Communication networks grow both in quantity and quality. In the past decades, the amount of communication-enabled devices increased massively while also the required quality of networks increased. Thus, monitoring, administration and management of communication networks has become a challenging task for network providers which requires a state-of-the-art set of tools. A first step towards intelligent network management is an adequate monitoring. Due to the massive amount of different parameters and attributes of communication networks, e.g., performance, online/offline notifications, reliability, robustness, and/or security, monitoring becomes a complex task. One way to support network administrators is to use proper visualization methods of network information in order to provide a swift overview about possible problems.
As a first step it is important to identify relevant properties in a communication network and derive a model from an actual instance. Then, this model is to be used as input to a tool that is creating a visualization of the network and its properties as output. The major task of this course is to design, implement and evaluate this tool and write down the results in a scientific report. You will work in teams and gain team communication and (selfresponsible) management competencies during the project while making intelligent (software design/implementation) decisions.
- Open graph: The user can open a graph in .graphml format by clicking on “File → Open” in the menu or using the hotkey “Ctrl+O”.
- Save graph: The user can save the new graph as .graphml file by clicking on “File → Save” in the menu or using the hotkey “Ctrl+S”.
- Save as image: The user can save the current graph as an image (.png or .jpg) by clicking on “File → Save image” in the menu or using the hotkey “Ctrl+Shift+S”
- Add vertex: The user can add a new vertex by clicking on the “Add vertex” button, then click on the desired position on the graph.
- Delete vertex: The user can delete a vertex by clicking on the “Delete vertex” button, then click on the desired vertex.
- Add edge: The user can add a new edge by clicking on the “Add edge” button, then click on 2 vertices.
- Delete edge: The user can delete an edge by clicking on the “Delete edge” button, then click on the desired edge.
- Drag vertices: The user can click on a vertex, then drag it to the new position.
- Drag background: The user can drag the background to move the viewport.
- Zoom in/out of the graph: The user can scroll the mouse wheel or click on the zoom buttons on the toolbar to adjust the viewport zoom.
- View/edit the attributes of vertices/edges: To view the attributes of a vertex/ an edge, the user can click on it. The attributes will be displayed on the right panel of the app where the user can edit them.
- Add attributes to vertices/edges: To add new attributes to the graph, the user can click on the “Add new attribute” button on the toolbar, then select the attribute name and whether the attribute should be added to vertices or edges. (Note: before adding/deleting a vertex/an edge, edit mode has to be activated by clicking the “Edit” button in the toolbar)
When importing a graph, we expect its vertices and edges to contain some basic attributes. However, not all graphs satisfy this condition and this is the motivation for this function.
The application provides users a way to visualize the geolocations of the hosts in the network.
In many cases, the geolocation of the hosts is not very useful but the topology of the network may display many interesting properties. The application can apply different layout algorithms to the network to enhance its understandability and usability.
The application can use color to visualize the centrality of the vertices, with cooler colors for lower centrality and warmer colors for higher centrality.
The graph occasionally contains too many edges which makes the graph hard to be observed. This function provides the user with a proper way to view the desired edges based on their values.
Finding the shortest path between vertices can help to optimize the performance of the network.

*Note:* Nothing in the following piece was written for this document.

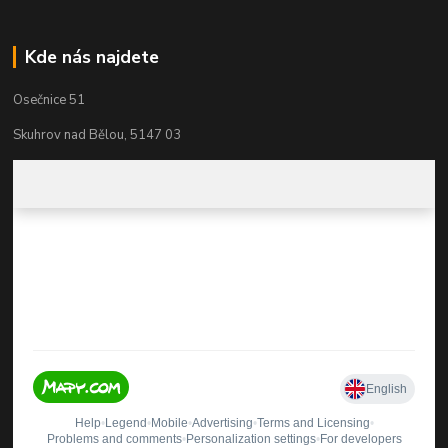
Kde nás najdete
Osečnice 51
Skuhrov nad Bělou, 5147 03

Finding clusters of a network provide more insights for users into the particular network, as it groups the separated vertices of the original network into a set of non-overlapping groups that are densely connected internally. This can help to reduce the complexity of monitoring the network if we consider each cluster as a single host.

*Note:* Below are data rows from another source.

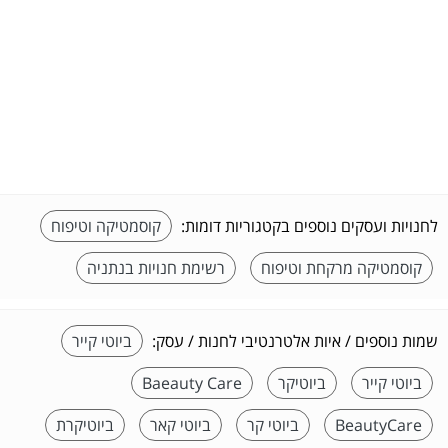
לחנויות ועסקים נוספים בקטגוריות דומות:
קוסמטיקה וטיפוח
קוסמטיקה מרקחת וטיפוח
רשימת חנויות בנתניה
שמות נוספים / איות אלטרנטיבי לחנות / עסק:
ביוטי קייר
ביוטי קייר
ביוטיקר
Baeauty Care
BeautyCare
ביוטי קר
ביוטי קאר
ביוטיקרת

There are possibilities that a group of hosts is connected to the rest of the network by only a single link (a bottleneck). This may affect the performance of the whole network and should an error happens to the link, the group becomes isolated. The intention of this function is to identify and visualize all bottlenecks in the network.
In reality, many properties of the network change over time and we wish to visualize those changes. However, since no real-time network data is available, in this prototype we decided to randomize the data to simulate the rapid changes of the real world.
The Export Statistical Information function is used for summarizing, generating and visualizing information extracted from the graph.